Exercise inputs: Begin
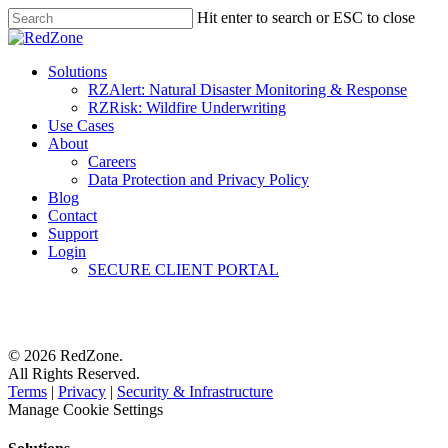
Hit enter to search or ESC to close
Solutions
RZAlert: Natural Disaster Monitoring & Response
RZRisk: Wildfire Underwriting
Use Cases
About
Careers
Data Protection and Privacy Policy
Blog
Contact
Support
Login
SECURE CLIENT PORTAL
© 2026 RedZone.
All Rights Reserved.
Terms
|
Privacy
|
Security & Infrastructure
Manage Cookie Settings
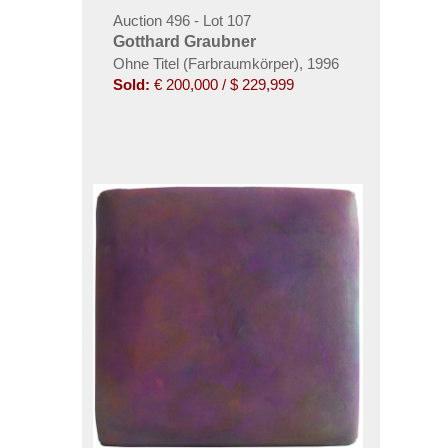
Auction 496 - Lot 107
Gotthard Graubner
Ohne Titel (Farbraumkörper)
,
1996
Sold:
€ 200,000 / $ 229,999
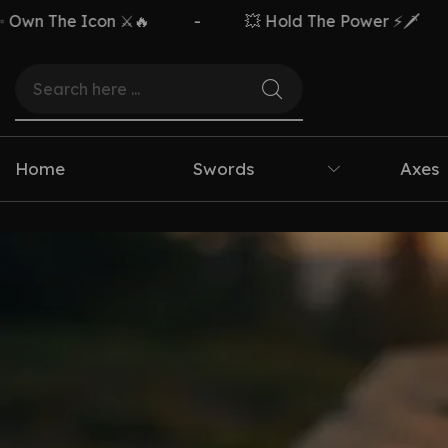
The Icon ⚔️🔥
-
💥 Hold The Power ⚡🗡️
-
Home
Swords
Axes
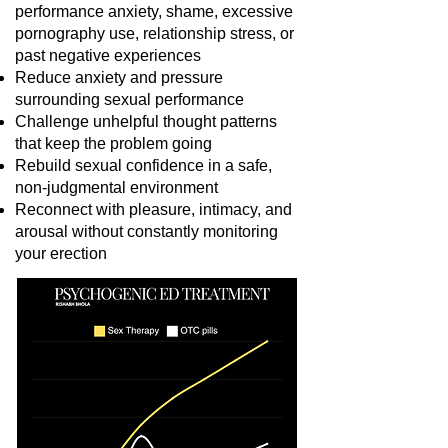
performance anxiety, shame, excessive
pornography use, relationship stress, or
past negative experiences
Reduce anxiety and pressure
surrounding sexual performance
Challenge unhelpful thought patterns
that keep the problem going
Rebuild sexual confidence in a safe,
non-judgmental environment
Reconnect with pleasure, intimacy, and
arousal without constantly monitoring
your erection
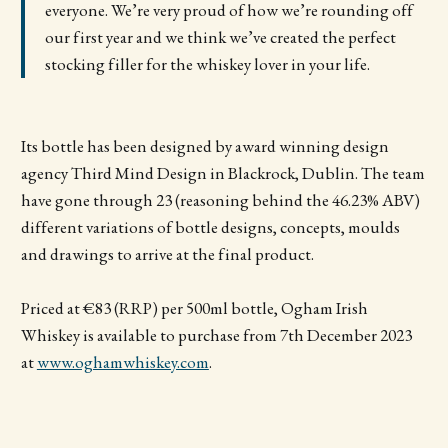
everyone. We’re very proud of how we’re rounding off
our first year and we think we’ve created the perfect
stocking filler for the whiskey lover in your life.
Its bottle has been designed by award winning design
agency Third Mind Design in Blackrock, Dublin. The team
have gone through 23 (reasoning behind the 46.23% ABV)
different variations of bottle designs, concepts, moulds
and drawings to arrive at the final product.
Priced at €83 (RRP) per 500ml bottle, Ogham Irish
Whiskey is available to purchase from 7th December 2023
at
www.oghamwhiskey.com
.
Exercise inputs: End
What to produce
Give the entries above again, exactly as written and free of images.

Exercise output
Hit enter to search or ESC to close
Solutions
RZAlert: Natural Disaster Monitoring & Response
RZRisk: Wildfire Underwriting
Use Cases
About
Careers
Data Protection and Privacy Policy
Blog
Contact
Support
Login
SECURE CLIENT PORTAL
© 2026 RedZone.
All Rights Reserved.
Terms
|
Privacy
|
Security & Infrastructure
Manage Cookie Settings
Auction 496 - Lot 107
Gotthard Graubner
Ohne Titel (Farbraumkörper)
,
1996
Sold:
€ 200,000 / $ 229,999
The Icon ⚔️🔥
-
💥 Hold The Power ⚡🗡️
-
Home
Swords
Axes
performance anxiety, shame, excessive
pornography use, relationship stress, or
past negative experiences
Reduce anxiety and pressure
surrounding sexual performance
Challenge unhelpful thought patterns
that keep the problem going
Rebuild sexual confidence in a safe,
non-judgmental environment
Reconnect with pleasure, intimacy, and
arousal without constantly monitoring
your erection
everyone. We’re very proud of how we’re rounding off
our first year and we think we’ve created the perfect
stocking filler for the whiskey lover in your life.
Its bottle has been designed by award winning design
agency Third Mind Design in Blackrock, Dublin. The team
have gone through 23 (reasoning behind the 46.23% ABV)
different variations of bottle designs, concepts, moulds
and drawings to arrive at the final product.
Priced at €83 (RRP) per 500ml bottle, Ogham Irish
Whiskey is available to purchase from 7th December 2023
at
www.oghamwhiskey.com
.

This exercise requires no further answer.